Today, Swindon business represents a cross-section of excellence in our economy. My constituents work in state-of-the-art manufacturing companies such as Rover, Honda and GEC-Plessey. They work in companies at the cutting edge of technology such as Motorola and Intel; they work in prominent financial services firms such as Allied Dunbar and the Nationwide building society; they work in distribution services for high street names such as Woolworths and W. H. Smith; and they work in many other firms that lead their fields.

Those firms need a continuing supply of highly skilled and motivated people to build on their successes. They are the firms that will recognise the importance of this Government's commitment to upgrading skills and enabling everyone to continue to upgrade their skills throughout their working lives. My constituents recognise the opportunities that will be offered to them.

Swindon sets a vibrant and inspiring standard for what working people can achieve for themselves, when given the right support by the community. For all its successes, the Swindon area has been dominated by a problem over the past few months. It is that problem which is the subject of this debate. In other circumstances, I should like to say much more to the House about the remarkable constituency that I am privileged to represent, but I hope that the House will understand if I focus on the subject of the debate: the crisis in hospital care in the Swindon area.

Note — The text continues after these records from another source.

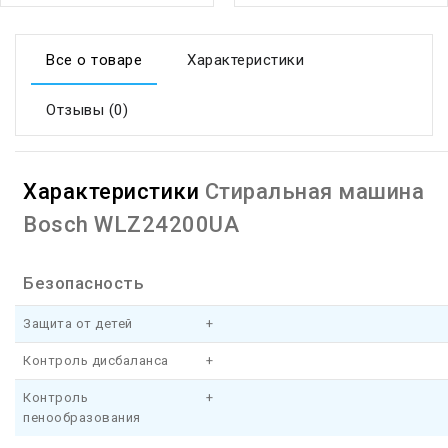
Все о товаре
Характеристики
Отзывы (0)
Характеристики
Стиральная машина
Bosch WLZ24200UA
Безопасность
Защита от детей
+
Контроль дисбаланса
+
Контроль
+
пенообразования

Economic growth and population growth are often close companions, and Swindon is no exception. Its population is growing three times faster than the national average, and the numbers of the very young and the old are growing at a particularly fast rate. It is those groups which have special recourse to hospital services. Yet as need has grown in the Swindon area, provision has shrunk.

Last year, the RAF hospital at Wroughton, the much loved Princess Alexandra hospital, where one in 10 of the Swindon population were born, was closed as part of the Conservative Government's defence review. That was a bad decision, taken in haste and repented ever since by the armed services and by Swindon alike. On its own, that would have caused problems enough. Overnight, a valve that relieved the pressure on the national health service at times of peak demand was removed. The closure of that hospital added 6 per cent. to the work load of the NHS Princess Margaret hospital.

That is not all. Princess Margaret hospital itself desperately needs renewal. There is a £28 million maintenance backlog, which increases with every month that goes by. A full business case for the renewal of the hospital was submitted to the Treasury two years ago, but the Conservative Government's insistence that it should be tested under the private finance initiative has meant that still no decision has been reached. We are told that plans are well advanced and that the trust is close to signing a new deal for a new hospital under the private finance initiative; but what we are not told is when exactly that deal will be closed. No matter how often we ask, we are not told and neither have we been told the details of that imminent deal. Those things are precisely what the people of North Swindon need to be told.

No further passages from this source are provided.